## Requirement
Find all lines in the records that include the word "mail", and copy them out.

## Source material
-=-=-=-=-

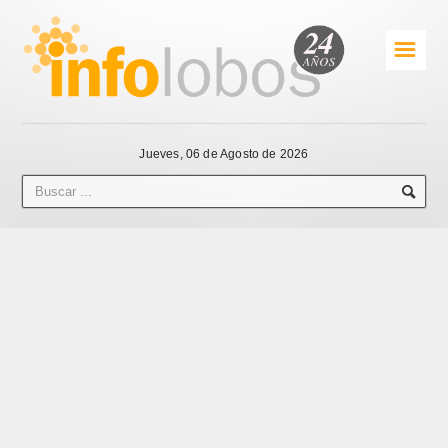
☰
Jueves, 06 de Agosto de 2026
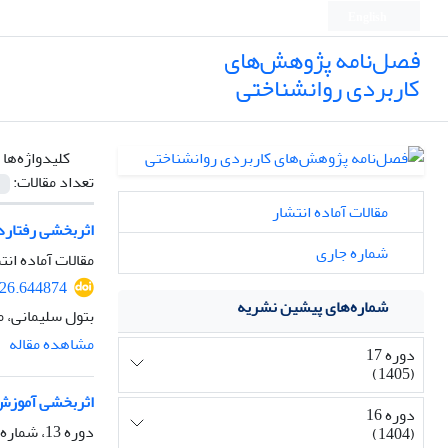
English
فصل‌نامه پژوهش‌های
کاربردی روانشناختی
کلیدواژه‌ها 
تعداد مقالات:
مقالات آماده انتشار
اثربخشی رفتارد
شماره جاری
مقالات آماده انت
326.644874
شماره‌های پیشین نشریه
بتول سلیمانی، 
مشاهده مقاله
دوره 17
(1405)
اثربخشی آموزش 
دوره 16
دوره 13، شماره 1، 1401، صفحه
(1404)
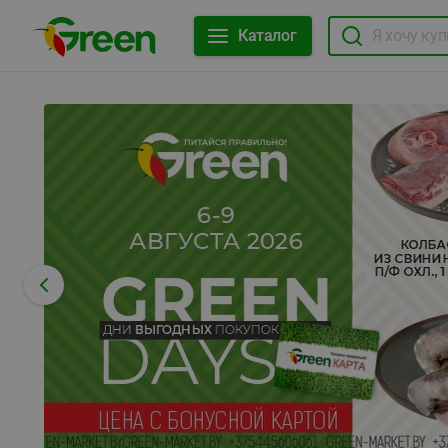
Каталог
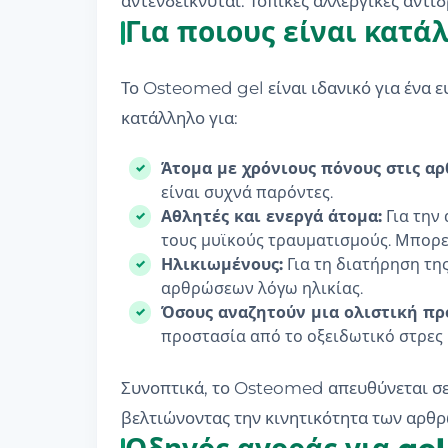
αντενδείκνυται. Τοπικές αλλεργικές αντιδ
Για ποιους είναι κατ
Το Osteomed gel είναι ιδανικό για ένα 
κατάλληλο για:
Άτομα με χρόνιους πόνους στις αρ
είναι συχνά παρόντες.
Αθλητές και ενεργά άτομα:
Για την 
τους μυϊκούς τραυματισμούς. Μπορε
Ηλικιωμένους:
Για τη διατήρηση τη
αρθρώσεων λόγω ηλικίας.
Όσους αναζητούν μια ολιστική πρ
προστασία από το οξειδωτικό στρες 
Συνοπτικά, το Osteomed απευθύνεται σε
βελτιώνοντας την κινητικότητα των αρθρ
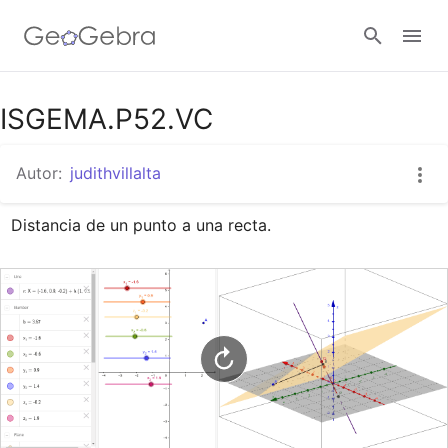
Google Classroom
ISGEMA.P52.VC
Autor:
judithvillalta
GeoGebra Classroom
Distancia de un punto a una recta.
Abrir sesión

-=-=-=-=-

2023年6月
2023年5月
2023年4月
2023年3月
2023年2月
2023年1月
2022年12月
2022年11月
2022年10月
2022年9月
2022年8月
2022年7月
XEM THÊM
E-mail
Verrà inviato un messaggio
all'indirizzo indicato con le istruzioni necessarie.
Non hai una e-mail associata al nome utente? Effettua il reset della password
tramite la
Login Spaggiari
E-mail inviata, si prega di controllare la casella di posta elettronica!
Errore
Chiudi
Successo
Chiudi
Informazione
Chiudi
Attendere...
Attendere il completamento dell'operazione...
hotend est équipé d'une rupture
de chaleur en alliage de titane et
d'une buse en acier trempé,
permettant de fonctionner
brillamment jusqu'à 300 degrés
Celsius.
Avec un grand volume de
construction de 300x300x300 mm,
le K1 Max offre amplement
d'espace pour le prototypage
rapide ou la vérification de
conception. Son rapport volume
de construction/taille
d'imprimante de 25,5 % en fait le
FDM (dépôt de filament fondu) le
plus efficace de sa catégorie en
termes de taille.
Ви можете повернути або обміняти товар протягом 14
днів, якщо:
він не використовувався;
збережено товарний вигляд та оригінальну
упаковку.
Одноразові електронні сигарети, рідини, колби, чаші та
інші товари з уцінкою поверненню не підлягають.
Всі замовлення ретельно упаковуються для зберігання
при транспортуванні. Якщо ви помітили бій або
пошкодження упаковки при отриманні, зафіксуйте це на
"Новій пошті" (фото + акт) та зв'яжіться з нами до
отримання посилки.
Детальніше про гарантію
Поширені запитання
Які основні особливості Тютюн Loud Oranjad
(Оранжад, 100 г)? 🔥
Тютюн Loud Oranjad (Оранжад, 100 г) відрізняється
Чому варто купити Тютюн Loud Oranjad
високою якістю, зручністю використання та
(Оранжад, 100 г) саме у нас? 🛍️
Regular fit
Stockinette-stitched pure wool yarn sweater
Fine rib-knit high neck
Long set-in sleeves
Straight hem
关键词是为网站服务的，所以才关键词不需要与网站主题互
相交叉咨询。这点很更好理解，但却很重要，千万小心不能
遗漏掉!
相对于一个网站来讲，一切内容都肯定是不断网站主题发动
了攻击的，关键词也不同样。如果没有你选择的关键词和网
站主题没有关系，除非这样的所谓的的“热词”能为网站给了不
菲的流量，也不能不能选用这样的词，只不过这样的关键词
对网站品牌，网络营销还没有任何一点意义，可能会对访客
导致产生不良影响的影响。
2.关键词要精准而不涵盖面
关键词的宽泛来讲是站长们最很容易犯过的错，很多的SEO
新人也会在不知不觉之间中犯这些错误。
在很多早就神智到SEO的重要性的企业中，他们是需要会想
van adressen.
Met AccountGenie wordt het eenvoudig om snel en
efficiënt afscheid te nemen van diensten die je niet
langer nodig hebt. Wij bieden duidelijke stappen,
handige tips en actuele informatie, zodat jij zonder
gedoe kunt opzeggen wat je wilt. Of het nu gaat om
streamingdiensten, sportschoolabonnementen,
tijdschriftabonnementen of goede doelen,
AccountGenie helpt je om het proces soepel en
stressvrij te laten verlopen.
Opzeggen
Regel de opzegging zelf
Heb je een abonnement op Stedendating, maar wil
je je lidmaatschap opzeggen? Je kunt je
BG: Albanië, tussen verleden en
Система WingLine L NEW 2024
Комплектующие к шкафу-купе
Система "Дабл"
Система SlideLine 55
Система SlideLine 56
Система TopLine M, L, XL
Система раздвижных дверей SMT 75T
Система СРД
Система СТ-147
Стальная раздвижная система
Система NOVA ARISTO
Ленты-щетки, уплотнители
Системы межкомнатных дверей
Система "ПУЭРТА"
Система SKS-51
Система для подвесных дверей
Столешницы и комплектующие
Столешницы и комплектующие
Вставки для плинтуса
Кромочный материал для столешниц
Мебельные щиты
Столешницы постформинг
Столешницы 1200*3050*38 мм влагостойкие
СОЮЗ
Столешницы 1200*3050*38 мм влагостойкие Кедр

-=-=-=-=-

## Task result
E-mail
Non hai una e-mail associata al nome utente? Effettua il reset della password
E-mail inviata, si prega di controllare la casella di posta elettronica!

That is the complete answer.